More information about the Orthodox Holy Week, and various times and places for Easter services, can be obtained by calling the following churches in the area:
* Greek Orthodox Cathedral of the Annunciation, 24 W. Preston St., Baltimore, 727-1831.
* St. Nicholas Greek Orthodox Church, 520 S. Ponca St., Baltimore, 633-5020.
* St. Demetrios Greek Orthodox Church, 2504 Cub Hill Road, Baltimore County, 661-1090.
* Holy Trinity Russian Orthodox Church, 1723 E. Fairmount Ave., Baltimore, 276-6171.
* St. Andrew's Orthodox Church, 2028 E. Lombard St., Baltimore, 276-5541.
* St. Mary's Orthodox Church, 909 Shawan Road in Hunt Valley, 785-0909.
* Holy Cross Orthodox Mission, meeting at 20 Winters Lane in Catonsville, 945-3938.
* St. Matthew's Orthodox Mission, meeting at Amherst House, 7251 Eden Brook Drive in Columbia, 992-0608.
City of faiths
A panel of Muslim, Jewish and Christian scholars will discuss the past, present and future of Jerusalem at a free, public symposium beginning at 7:15 p.m. May 5 at Beth El Congregation, 8101 Park Heights Ave., Pikesville.
The symposium, "Jerusalem: At the Crossroads," sponsored by Jerusalem Foundation Inc., will attempt to answer these questions: Has the religious meaning of the ancient city changed? What is its significance now to each of the three faiths? Can a shared love of Jerusalem help resolve differences among them?

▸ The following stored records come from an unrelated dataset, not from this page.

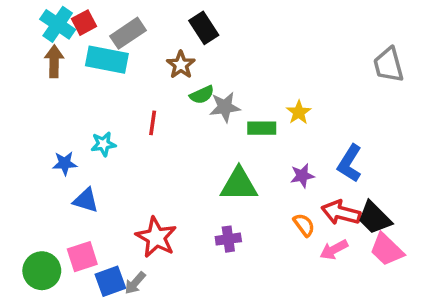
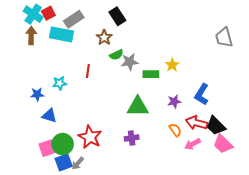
green circle: (42, 271) -> (63, 144), moved

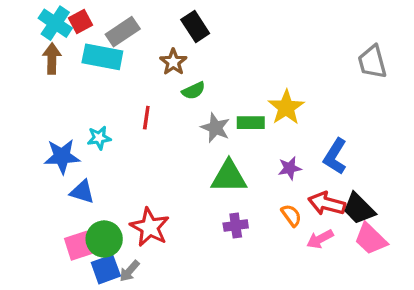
gray star: (130, 62) -> (215, 128), moved, turned 30
yellow star: (172, 65) -> (286, 107), size x1.5
blue star: (37, 94) -> (62, 156), size x1.5
purple cross: (132, 138) -> (236, 225), moved

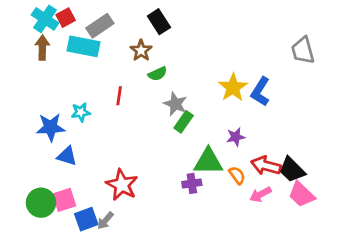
green rectangle: (251, 123) -> (184, 122), moved, turned -55
blue L-shape: (335, 156) -> (260, 92), moved
green triangle: (229, 177) -> (208, 162), moved
green circle: (104, 239) -> (41, 203), moved

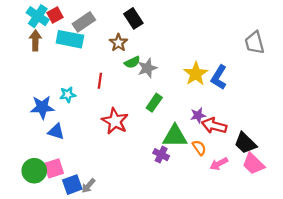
gray star: (175, 104) -> (147, 68), moved, turned 30
red arrow: (266, 166) -> (214, 126), moved
purple cross: (192, 183) -> (161, 155), turned 35
red star: (122, 185) -> (115, 121), moved

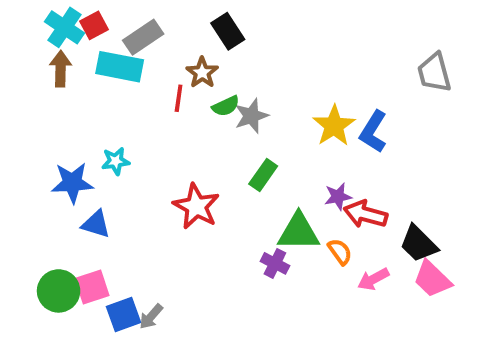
red line: (100, 81) -> (179, 98), moved

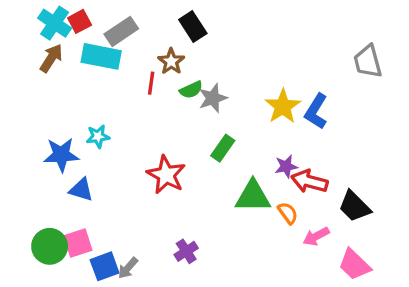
brown arrow: (61, 69) -> (51, 58), turned 32
purple cross: (275, 263) -> (186, 251), moved, turned 30
pink trapezoid: (432, 279) -> (354, 265), moved

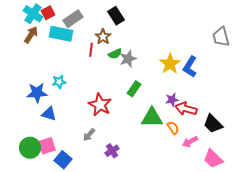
blue square: (105, 266) -> (63, 160), turned -30
gray arrow: (128, 268) -> (89, 135), moved

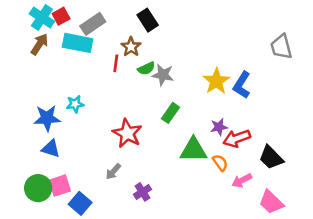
gray star: (128, 59) -> (163, 75), turned 30
red arrow: (186, 109) -> (237, 138), turned -35
blue triangle: (49, 114) -> (51, 149), moved

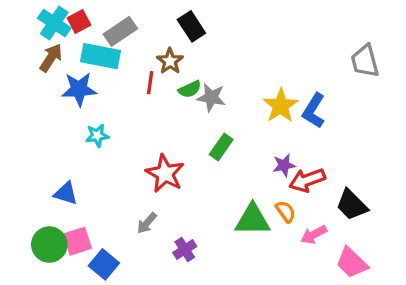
blue star: (47, 118) -> (79, 89), moved
green triangle: (193, 150) -> (253, 220), moved

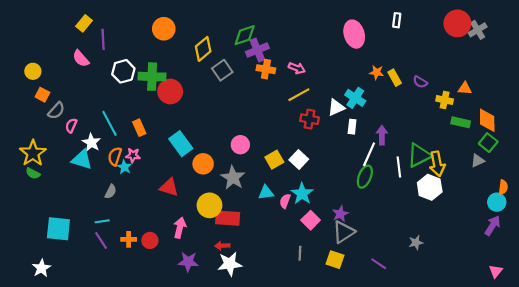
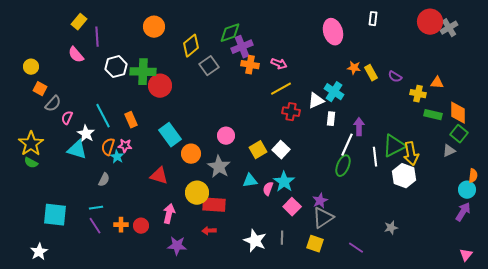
white star: (230, 264) -> (255, 241), moved, turned 30

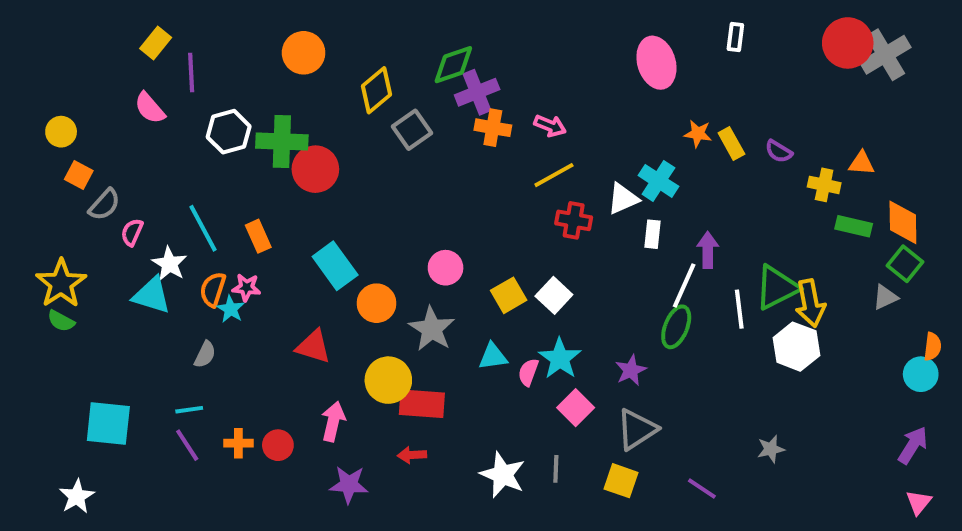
gray cross: (449, 28) -> (885, 55), size x1.4
purple star: (320, 201) -> (631, 370), moved
purple arrow: (463, 212) -> (913, 445), moved

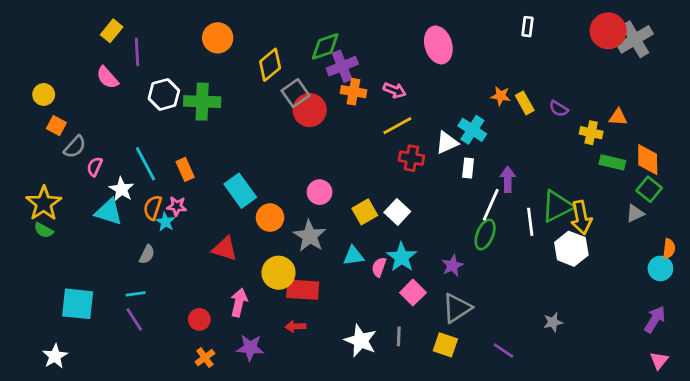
pink ellipse: (656, 63) -> (438, 45), moved
red circle: (315, 169) -> (310, 110), moved
orange cross: (238, 443) -> (205, 358), moved, turned -36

Speakers will include Mahmoud Ayoub, professor of Islamic studies at Temple University; Rabbi Reuven Kimelman, associate professor of Talmud and Midrash at Brandeis University; and Robert L. Wilken, professor of the history of Christianity at the University of Virginia. George Weigel, president of the Ethics and Public Policy Center in Washington, will be the moderator.
C7 Information and reservations: 486-8615 or 484-6200.
"Christian Women Working to Build the Kingdom of God" will be the theme of a prayer breakfast at 9 a.m. Saturday at Homestead United Methodist Church, Kirk and Gorsuch avenues, Baltimore.
The Rev. Conrad Parker, pastor of Northwood Appold United Methodist Church, will speak.
' Reservations: 243-4419.
The public is invited to a free concert by the choirs of Union Bethel African Methodist Episcopal Church at 6 p.m. May 7 in the sanctuary at 8615 Church Lane, Randallstown.
& Information: 922-3286.
St. Paul's Lutheran Church in Lutherville has adopted the Prince of Peace Lutheran congregation in the Northridge section of Los Angeles, whose church and homes were devastated by January's earthquake.